Barcelona, Bagdad, París, Aleppo, Kobane, Londres… en las ciudades donde convivimos la clase trabajadora de todas partes del mundo, nos matan por una guerra que nosotros no iniciamos. Y además el beneficio político siempre se mueve hacia los discursos xenófobos y racistas en favor del recorte de libertades y contra los movimientos populares.

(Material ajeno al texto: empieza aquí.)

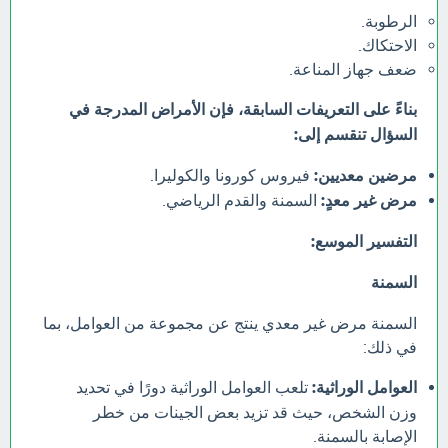
الرطوبة.
الاحتكاك.
ضعف جهاز المناعة.
بناءً على التعريفات السابقة، فإن الأمراض المدرجة في
السؤال تنقسم إلى:
مرضين معديين:
فيروس كورونا والكوليرا.
مرض غير معدٍ:
السمنة والقدم الرياضي.
التفسير الموسع:
السمنة
السمنة مرض غير معدي ينتج عن مجموعة من العوامل، بما
في ذلك:
العوامل الوراثية:
تلعب العوامل الوراثية دورًا في تحديد
وزن الشخص، حيث قد تزيد بعض الجينات من خطر
الإصابة بالسمنة.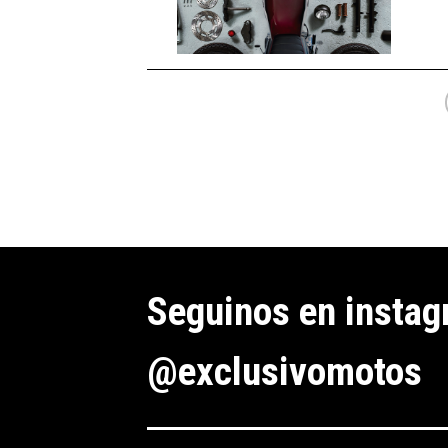
Seguinos en insta
@exclusivomotos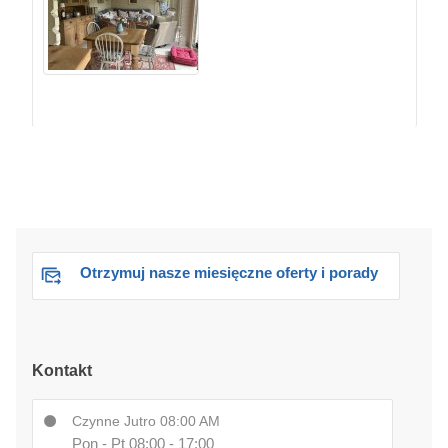
Otrzymuj nasze miesięczne oferty i porady
Kontakt
Czynne Jutro 08:00 AM
Pon - Pt 08:00 - 17:00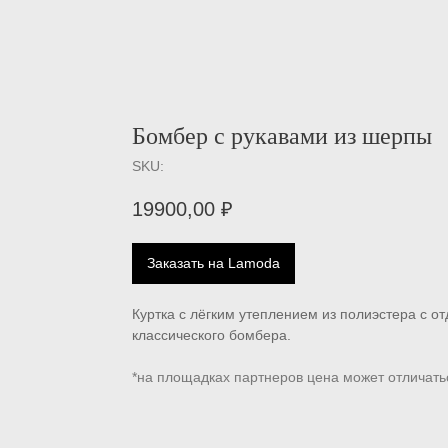
Бомбер с рукавами из шерпы
SKU:
19900,00
₽
Заказать на Lamoda
Куртка с лёгким утеплением из полиэстера с о
классического бомбера.
*на площадках партнеров цена может отличать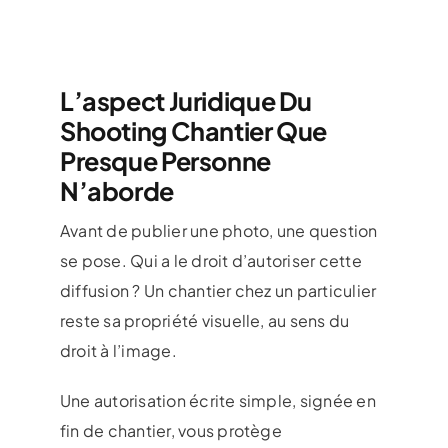
L’aspect Juridique Du
Shooting Chantier Que
Presque Personne
N’aborde
Avant de publier une photo, une question
se pose. Qui a le droit d’autoriser cette
diffusion ? Un chantier chez un particulier
reste sa propriété visuelle, au sens du
droit à l’image.
Une autorisation écrite simple, signée en
fin de chantier, vous protège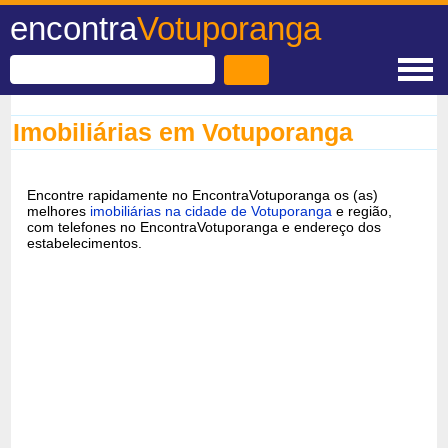
encontra
Votuporanga
Imobiliárias em Votuporanga
Encontre rapidamente no EncontraVotuporanga os (as)
melhores
imobiliárias na cidade de Votuporanga
e região,
com telefones no EncontraVotuporanga e endereço dos
estabelecimentos.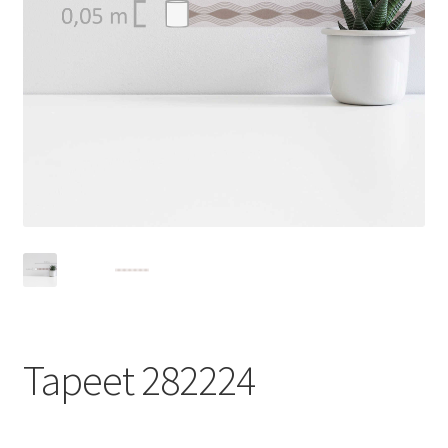
Tapeet 282224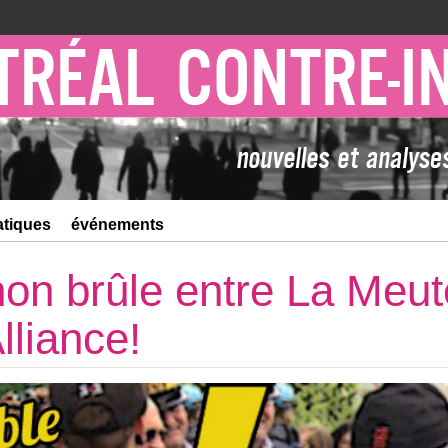
atiques
événements
hon brûle entre La Meut
lliance!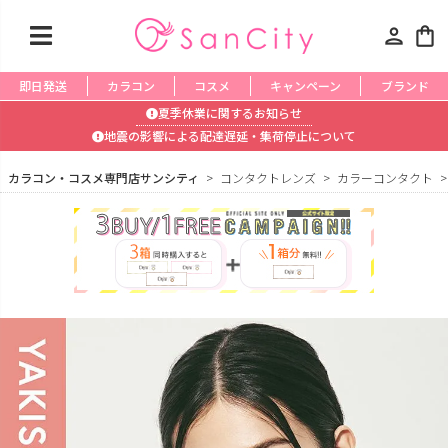
person
shopping_bag
即日発送
カラコン
コスメ
キャンペーン
ブランド
夏季休業に関するお知らせ
地震の影響による配達遅延・集荷停止について
カラコン・コスメ専門店サンシティ
コンタクトレンズ
カラーコンタクト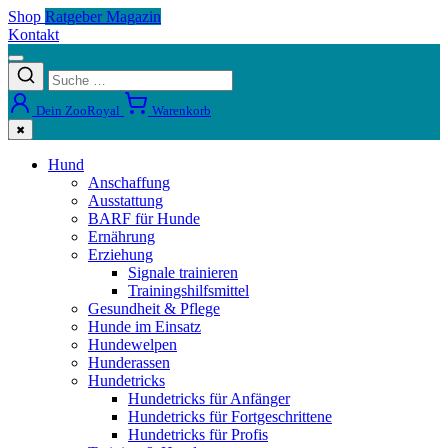
Shop
Ratgeber Magazin
Kontakt
Dein ZooRoyal
Warenkorb
✖
Hund
Anschaffung
Ausstattung
BARF für Hunde
Ernährung
Erziehung
Signale trainieren
Trainingshilfsmittel
Gesundheit & Pflege
Hunde im Einsatz
Hundewelpen
Hunderassen
Hundetricks
Hundetricks für Anfänger
Hundetricks für Fortgeschrittene
Hundetricks für Profis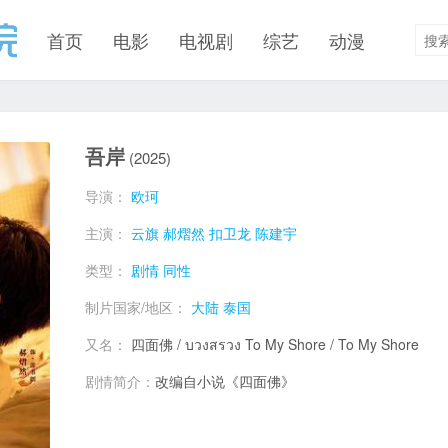
首页
电影
电视剧
综艺
动漫
吾岸
(2025)
导演：
欧珂
主演：
云旗
郝熠然
扣卫龙
陈建宇
类型：
剧情
同性
制片国家/地区：
大陆
泰国
又名：
四面佛 / บวงสรวง To My Shore / To My Shore
剧情简介：
改编自小说《四面佛》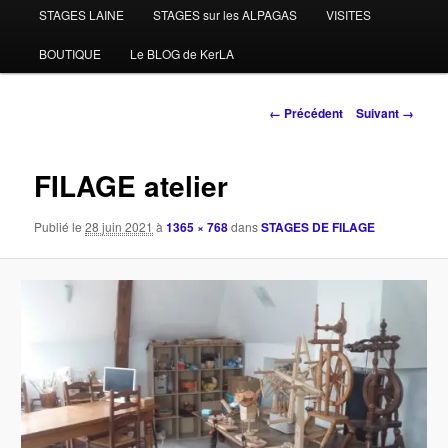
STAGES LAINE
STAGES sur les ALPAGAS
VISITES
BOUTIQUE
Le BLOG de KerLA
Navigation
← Précédent
Suivant →
des
images
FILAGE atelier
Publié le
28 juin 2021
à
1365 × 768
dans
STAGES DE FILAGE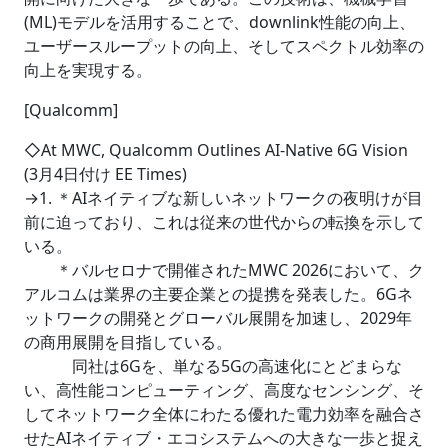
(ML)モデルを活用することで、downlink性能の向上、
ユーザースループットの向上、そしてスペクトル効率の
向上を実現する。
[Qualcomm]
◇At MWC, Qualcomm Outlines AI-Native 6G Vision
(3月4日付け EE Times)
→1. ＊AIネイティブな新しいネットワークの夜明けが目
前に迫っており、これは従来の世代からの転換を示して
いる。
＊バルセロナで開催されたMWC 2026において、ク
アルコムは業界の主要企業との提携を発表した。6Gネ
ットワークの開発とグローバル展開を加速し、2029年
の商用展開を目指している。
同社は6Gを、単なる5Gの高速化にとどまらな
い、高性能コンピューティング、高度なセンシング、そ
してネットワーク全体にわたる優れた電力効率を融合さ
せたAIネイティブ・エコシステムへの大きな一歩と捉え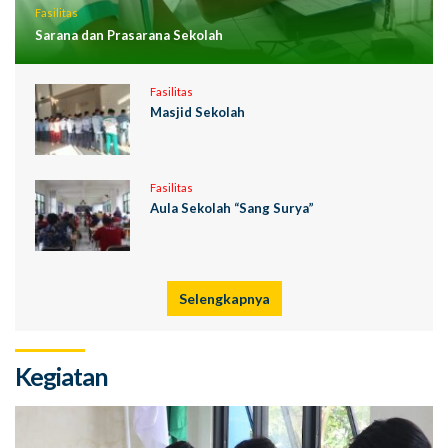
Fasilitas
Sarana dan Prasarana Sekolah
Fasilitas
Masjid Sekolah
Fasilitas
Aula Sekolah “Sang Surya”
Selengkapnya
Kegiatan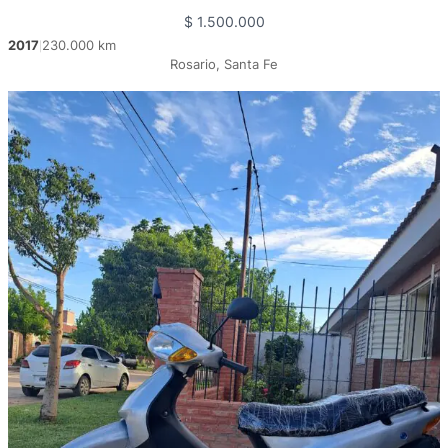
$
1.500.000
2017
230.000 km
|
Rosario, Santa Fe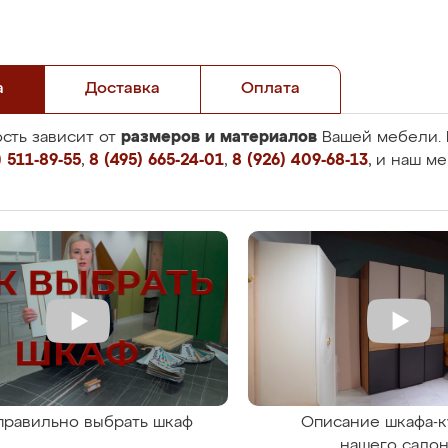
а
Доставка
Оплата
размеров и материалов
сть зависит от
Вашей мебели. 
 511-89-55
,
8 (495) 665-24-01
,
8 (926) 409-68-13
, и наш м
правильно выбрать шкаф
Описание шкафа-к
нашего сало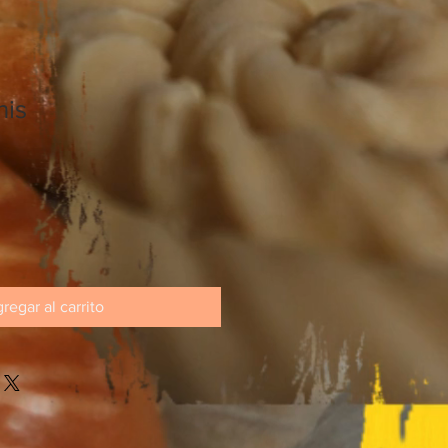
nis
regar al carrito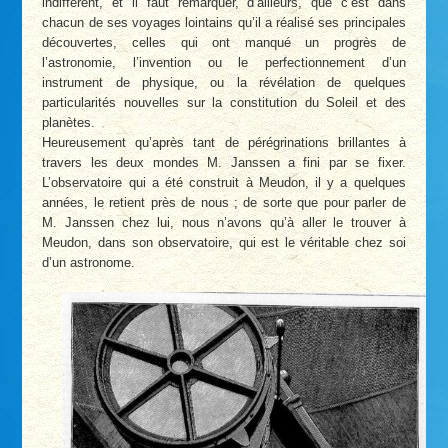
indifférent, et il faut remarquer, d’ailleurs, que c’est dans
chacun de ses voyages lointains qu’il a réalisé ses principales
découvertes, celles qui ont manqué un progrès de
l’astronomie, l’invention ou le perfectionnement d’un
instrument de physique, ou la révélation de quelques
particularités nouvelles sur la constitution du Soleil et des
planètes.
Heureusement qu’après tant de pérégrinations brillantes à
travers les deux mondes M. Janssen a fini par se fixer.
L’observatoire qui a été construit à Meudon, il y a quelques
années, le retient près de nous ; de sorte que pour parler de
M. Janssen chez lui, nous n’avons qu’à aller le trouver à
Meudon, dans son observatoire, qui est le véritable chez soi
d’un astronome.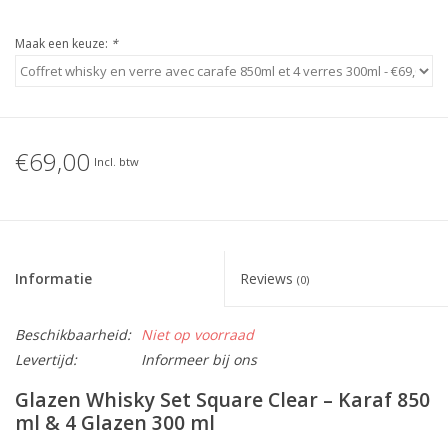
Maak een keuze:
*
€69,00
Incl. btw
Informatie
Reviews
(0)
Beschikbaarheid:
Niet op voorraad
Levertijd:
Informeer bij ons
Glazen Whisky Set Square Clear – Karaf 850
ml & 4 Glazen 300 ml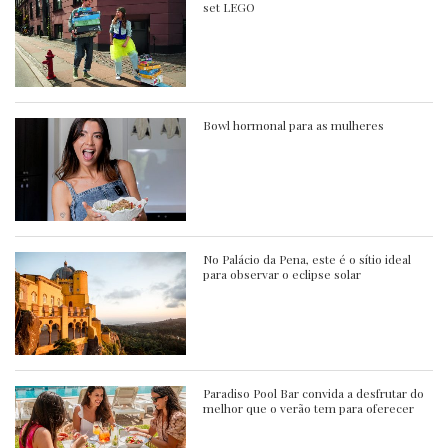
set LEGO
Bowl hormonal para as mulheres
No Palácio da Pena, este é o sítio ideal
para observar o eclipse solar
Paradiso Pool Bar convida a desfrutar do
melhor que o verão tem para oferecer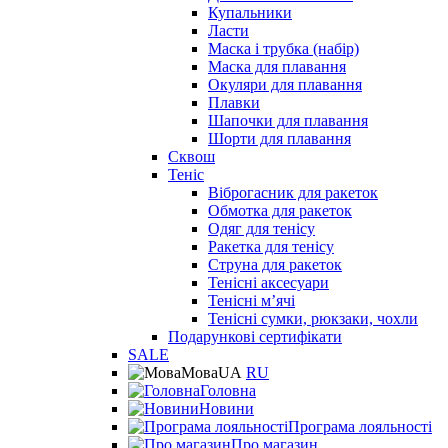
Купальники
Ласти
Маска і трубка (набір)
Маска для плавання
Окуляри для плавання
Плавки
Шапочки для плавання
Шорти для плавання
Сквош
Теніс
Віброгасник для ракеток
Обмотка для ракеток
Одяг для тенісу
Ракетка для тенісу
Струна для ракеток
Тенісні аксесуари
Тенісні мʼячі
Тенісні сумки, рюкзаки, чохли
Подарункові сертифікати
SALE
Мова
UA
RU
Головна
Новини
Програма лояльності
Про магазин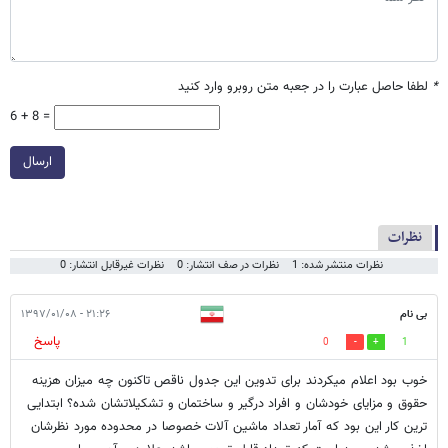
*
لطفا حاصل عبارت را در جعبه متن روبرو وارد کنید
6 + 8 =
ارسال
نظرات
نظرات منتشر شده: 1
نظرات در صف انتشار: 0
نظرات غیرقابل انتشار: 0
بی نام
۲۱:۲۶ - ۱۳۹۷/۰۱/۰۸
پاسخ
0
1
خوب بود اعلام میکردند برای تدوین این جدول ناقص تاکنون چه میزان هزینه
حقوق و مزایای خودشان و افراد درگیر و ساختمان و تشکیلاتشان شده؟ ابتدایی
ترین کار این بود که آمار تعداد ماشین آلات خصوصا در محدوده مورد نظرشان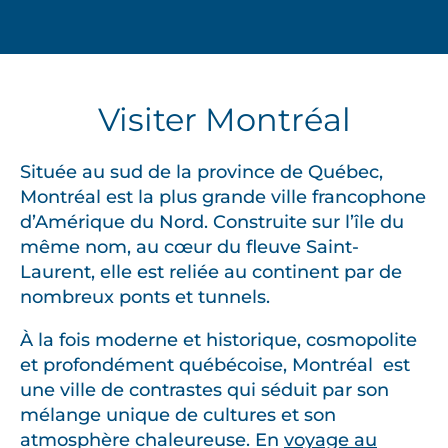
Visiter Montréal
Située au sud de la province de Québec,
Montréal est la plus grande ville francophone
d’Amérique du Nord. Construite sur l’île du
même nom, au cœur du fleuve Saint-
Laurent, elle est reliée au continent par de
nombreux ponts et tunnels.
À la fois moderne et historique, cosmopolite
et profondément québécoise, Montréal est
une ville de contrastes qui séduit par son
mélange unique de cultures et son
atmosphère chaleureuse. En
voyage au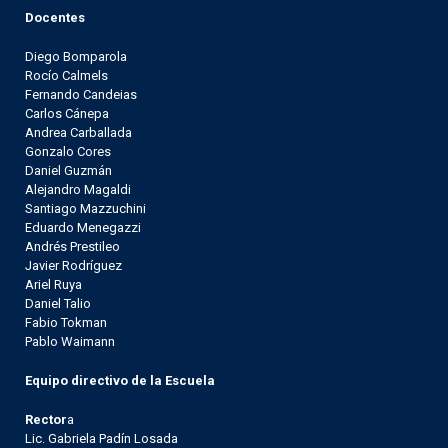
Docentes
Diego Bomparola
Rocío Calmels
Fernando Candeias
Carlos Cánepa
Andrea Carballada
Gonzalo Cores
Daniel Guzmán
Alejandro Magaldi
Santiago Mazzuchini
Eduardo Menegazzi
Andrés Prestileo
Javier Rodríguez
Ariel Ruya
Daniel Talio
Fabio Tokman
Pablo Waimann
Equipo directivo de la Escuela
Rector
a
Lic. Gabriela Padín Losada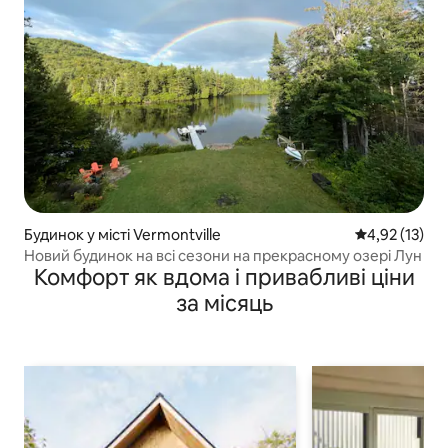
Будинок у місті Vermontville
Середня оцінк
4,92 (13)
Новий будинок на всі сезони на прекрасному озері Лун
Комфорт як вдома і привабливі ціни
за місяць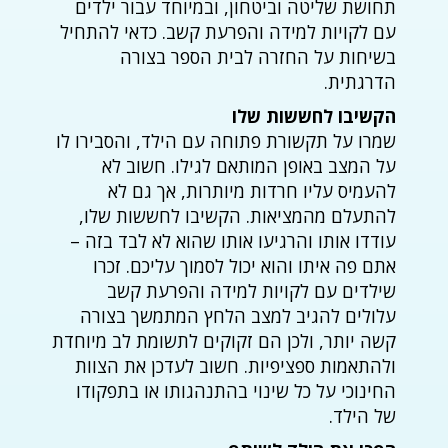
תחושת שליטה וביטחון, ובמיוחד עבור ילדים
עם לקויות למידה והפרעת קשב. כדאי להתחיל
בשיחות על החזרה לבית הספר בצורה
הדרגתית.
הקשיבו לחששות שלו
שמרו על תקשורת פתוחה עם הילד, והסבירו לו
על המצב באופן המותאם לגילו. חשוב לא
להעמיס עליו חרדות מיותרות, אך גם לא
להתעלם מהמציאות. הקשיבו לחששות שלו,
עודדו אותו והרגיעו אותו שהוא לא לבד בזה –
אתם פה איתו והוא יכול לסמוך עליכם. זכרו
שילדים עם לקויות למידה והפרעת קשב
עלולים להגיב למצב הלחץ המתמשך בצורה
קשה יותר, ולכן הם זקוקים לתשומת לב מיוחדת
ולהתאמות ספציפיות. חשוב לעדכן את הצוות
החינוכי על כל שינוי בהתנהגותו או בתפקודו
של הילד.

Hoy más que nunca Refugees Welcome, son bienvenidas todas las personas que sufran la violencia de unas bombas y unas armas fabricadas por nuestros gobiernos y vendidas a quienes nos hacen creer que son sus enemigos, cuando en realidad grupos como Daesh son su mejor herramienta global para extender su doctrina del shock.

Solidaridad con las víctimas y sus familiares. Hoy fue Barcelona, la semana pasada Charlottesville.

La mejor autodefensa del pueblo trabajador es luchar contra todo autoritarismo y contra el capitalismo mundial que crea estos ataques.